KEVIN CLASH: (As Elmo) Daddy, how come Karli's mommy had to go away?

GREENE: Elmo first met Karli back in May. Karli is 6 1/2 years old with bright green fur. She lives in something that grown-ups call foster care.

(SOUNDBITE OF TV SHOW, "SESAME STREET")

CLASH: (As Elmo) Why is Karli so sad?

UNIDENTIFIED ACTOR #1: (As Clem) She's having a hard time, Elmo. But we're here for her. We're her for-now parents.

CLASH: (As Elmo) What does for-now parents mean?

UNIDENTIFIED ACTOR #2: (As Dalia) Well, Elmo, Karli's mommy's been having a hard time, so we're her foster parents or her for-now parents. We will keep her safe until her mommy can take care of her again.

RACHEL MARTIN, HOST:

This week, Elmo learned why Karli's mom went away, and he learned a new word - addiction.

(SOUNDBITE OF TV SHOW, "SESAME STREET")

UNIDENTIFIED ACTOR #3: (As Louie) Addiction makes people feel like they need a grown-up drink called alcohol or another kind of drug to feel OK. That can make a person act strange, in ways they can't control.

SHERRY WESTON: The opioid crisis today, people don't stop and think, what does that mean to the young children?
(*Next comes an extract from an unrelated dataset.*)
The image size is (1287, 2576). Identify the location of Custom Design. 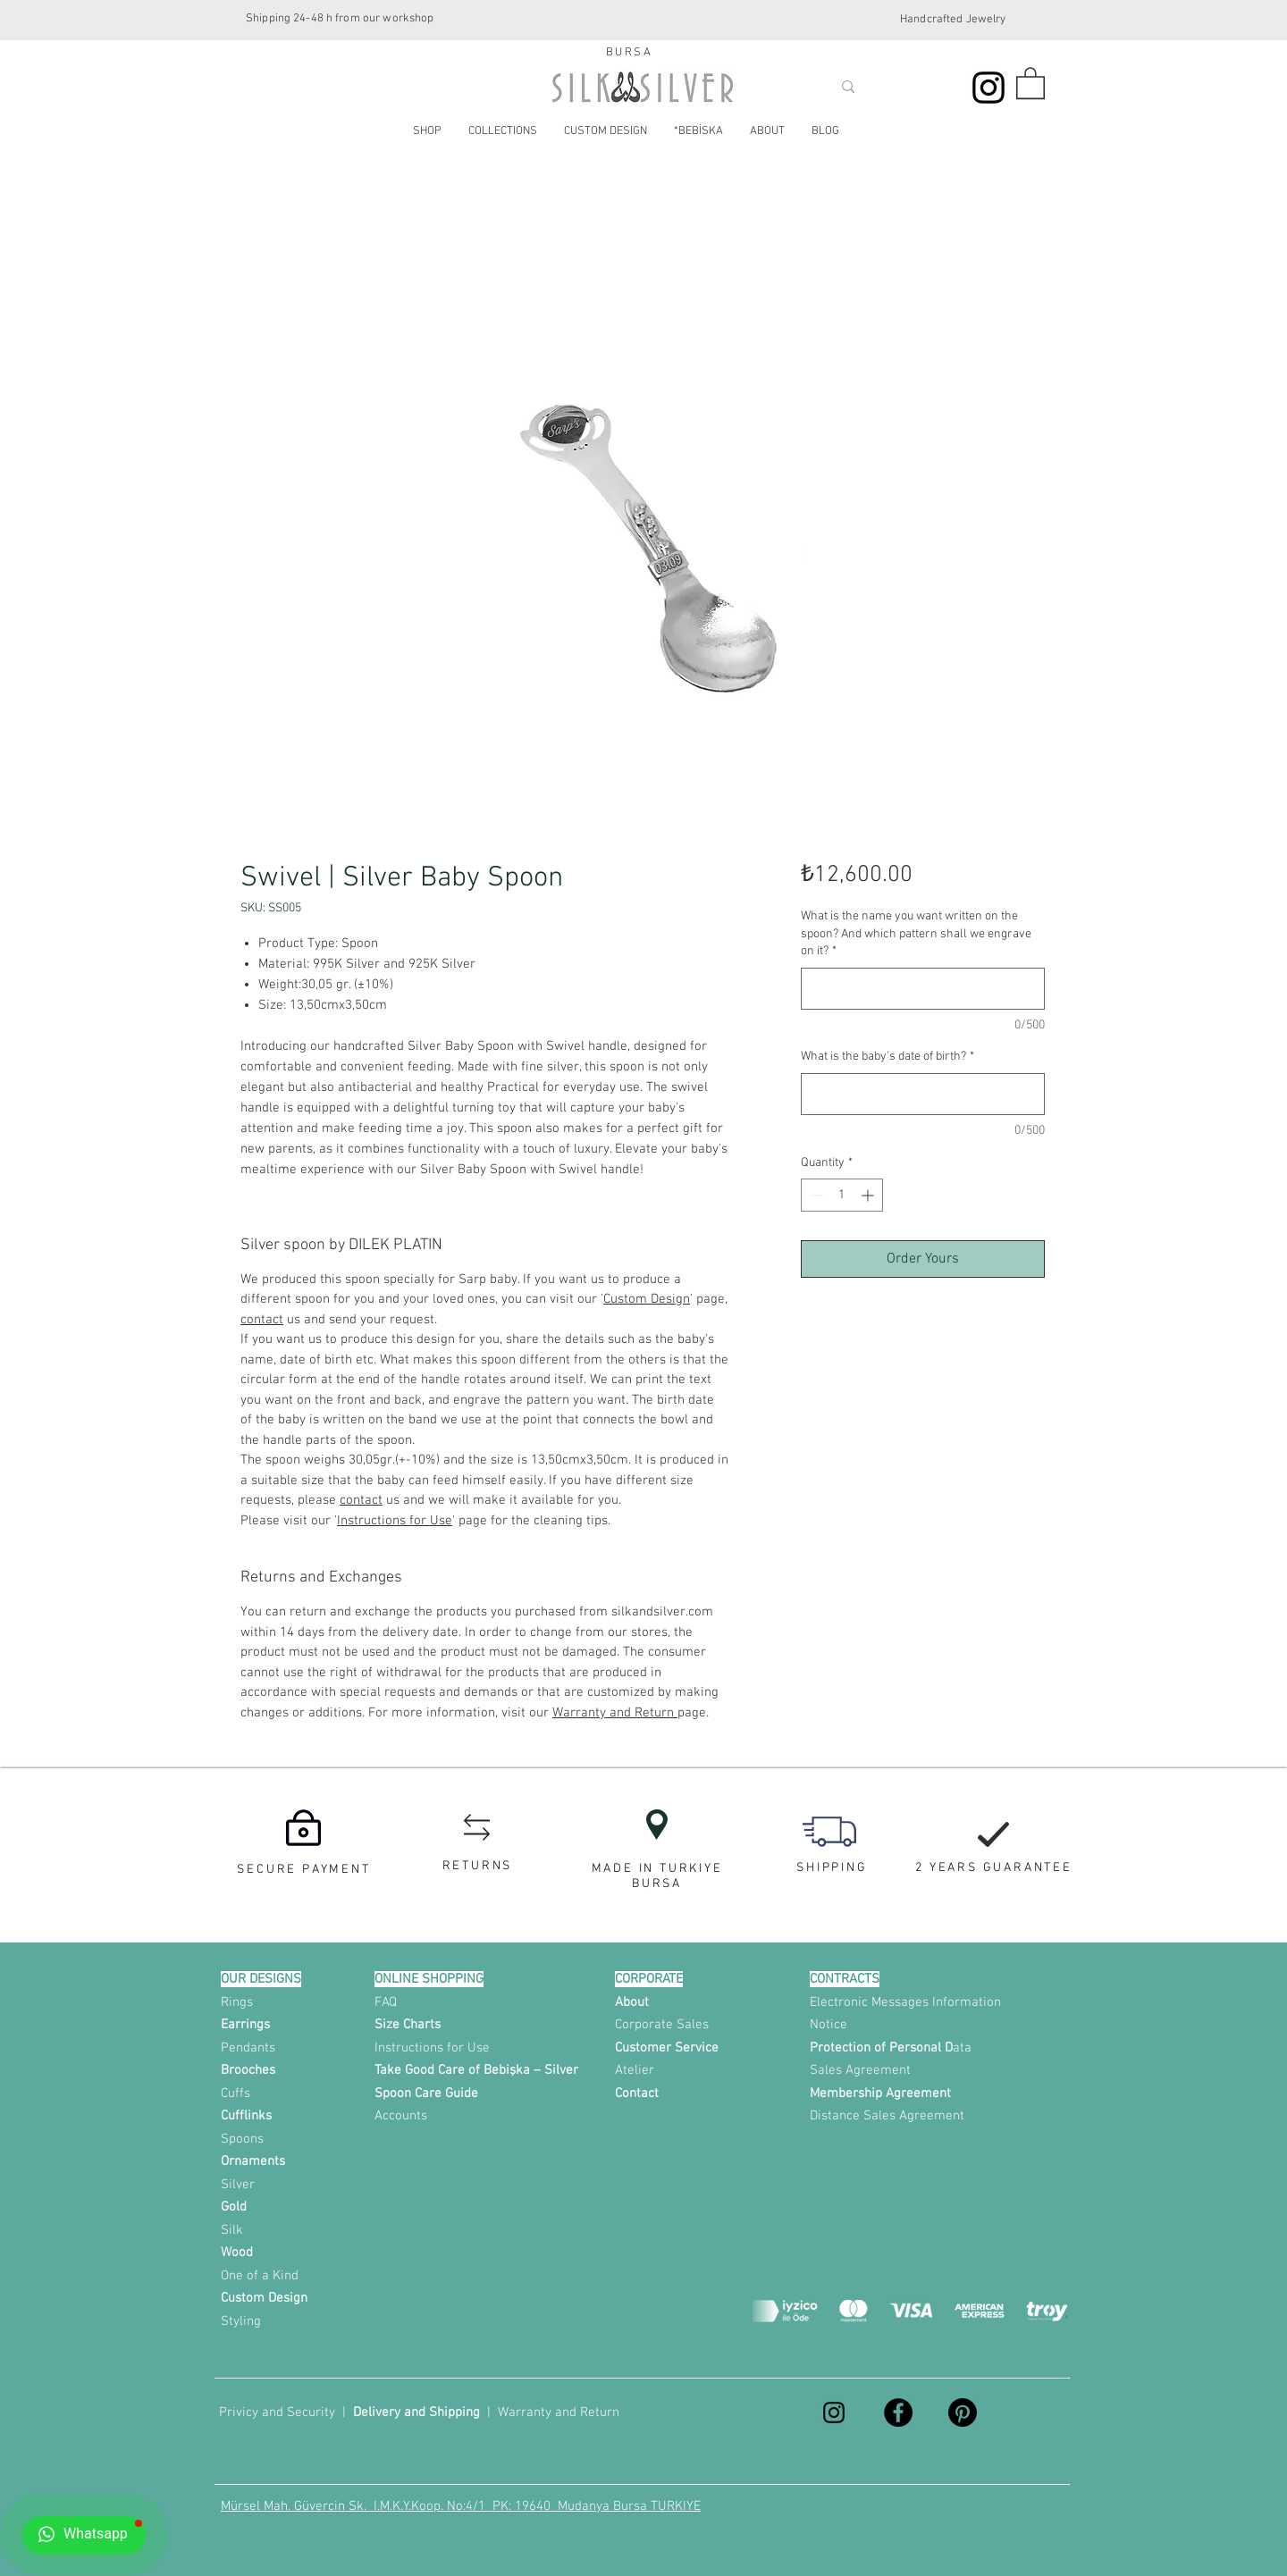 (646, 1299).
MARTIN: That second voice there, that's Sherry Weston of Sesame Workshop. Karli's story is appearing on the website Sesame Street in Communities.
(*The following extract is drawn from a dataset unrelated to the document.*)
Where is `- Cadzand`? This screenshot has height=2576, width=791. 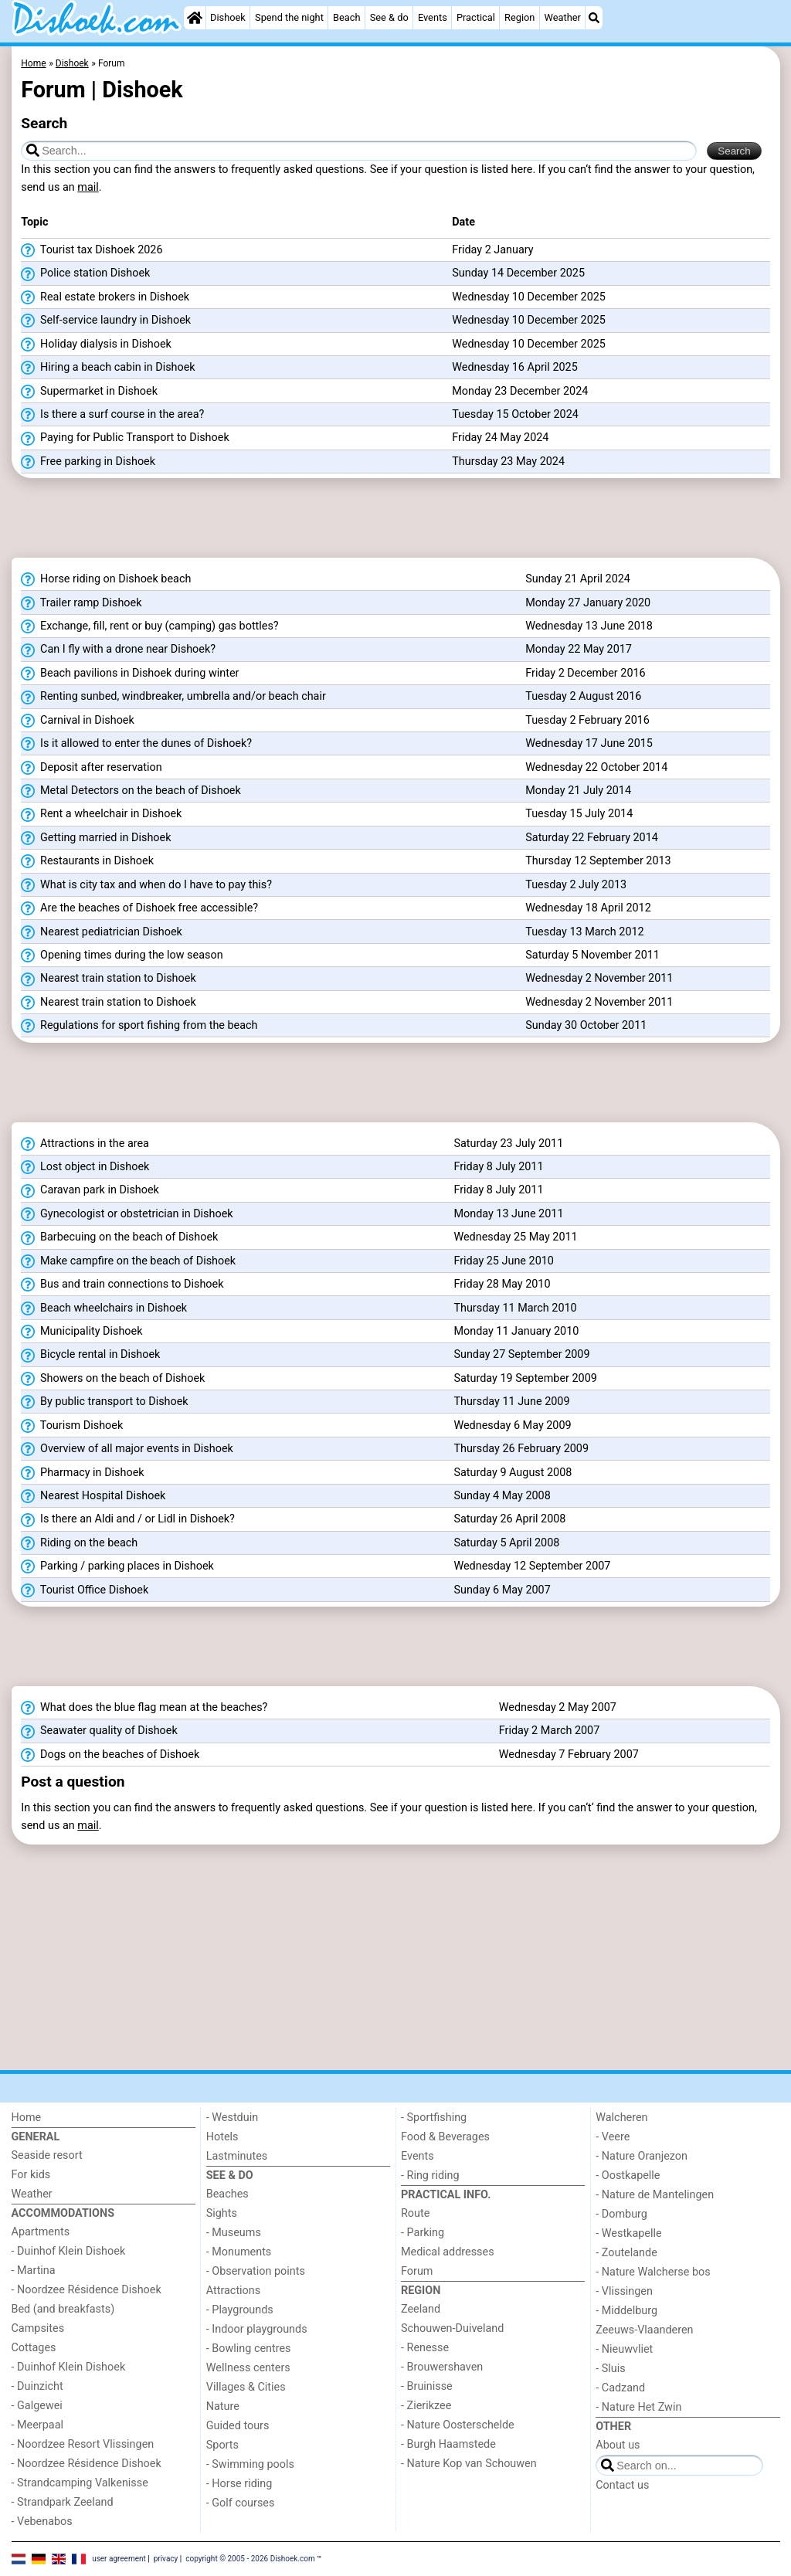 - Cadzand is located at coordinates (620, 2387).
WESTON: With everything we do - we do research, we start with advisories and we began hearing from our partners who work directly with vulnerable children and family about certain prevalent issues that were having a negative impact on young children.
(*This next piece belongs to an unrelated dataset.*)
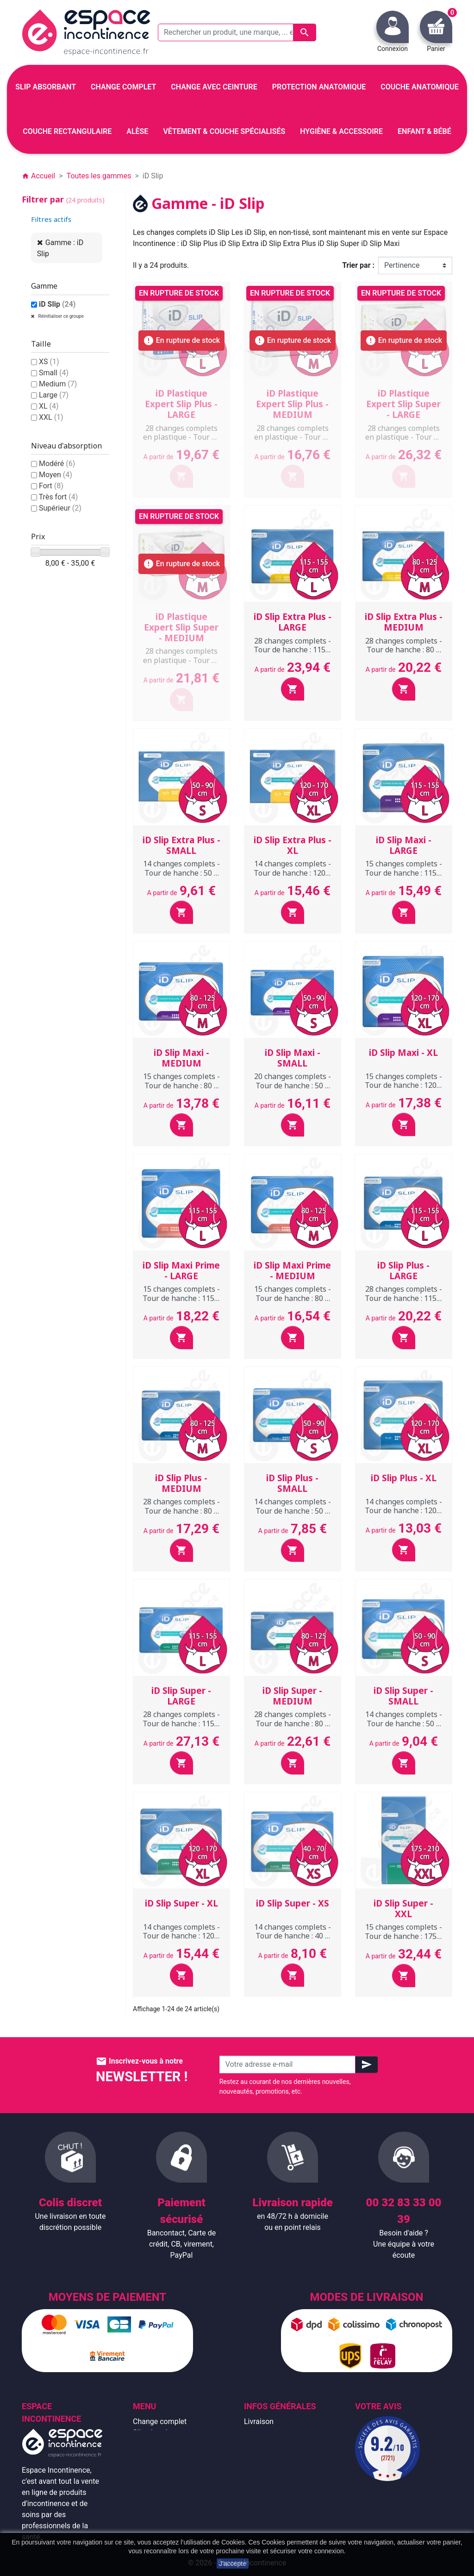  I want to click on iD Slip Plus - LARGE, so click(403, 1270).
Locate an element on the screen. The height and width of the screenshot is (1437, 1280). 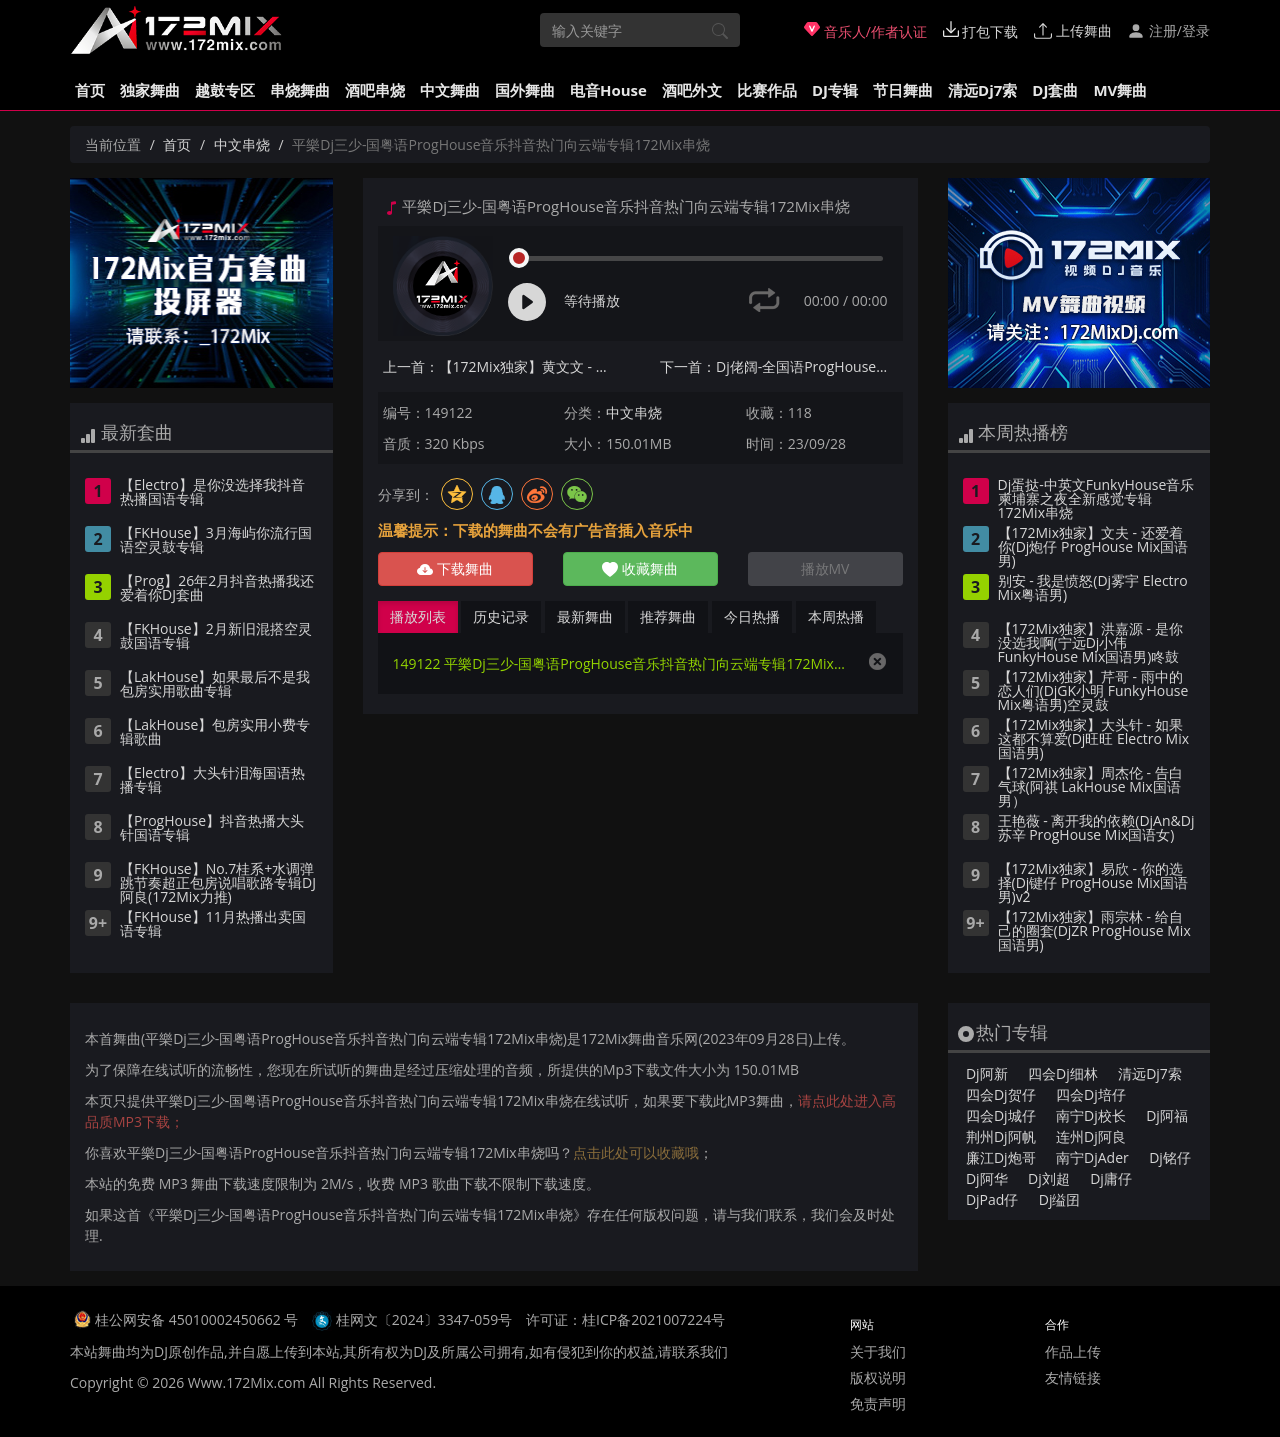 首页 is located at coordinates (90, 90).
MARTIN: "Sesame Street" has not shied away from tough issues. It's dealt with homelessness, autism and incarceration. Weston says the timing was right to talk to kids about addiction.

WESTON: To see that Karli has a similar experience can be very powerful and very comforting and help them feel less alone.

(SOUNDBITE OF TV SHOW, "SESAME STREET")

CLASH: (As Elmo) Will Karli's mommy get better?

UNIDENTIFIED ACTOR #3: (As Louie) Well, she's working hard on it. She's taking good care of her body and mind so she can stay healthy and make good choices.

CLASH: (As Elmo) Oh, good. Elmo's really happy for her.

UNIDENTIFIED ACTOR #3: (As Louie) Oh, me, too, son.

GREENE: Sherry Weston says the story of Karli and her mom is going to keep developing and growing.

WESTON: Well, Karli is still in foster care, and her mother is in treatment, but she's also in recovery. So we're always creating storylines where there is optimism and hope and there are sunny days ahead.

GREENE: And you can follow Karli's story and her mom's story if you go to the website sesamestreetincommunities.org.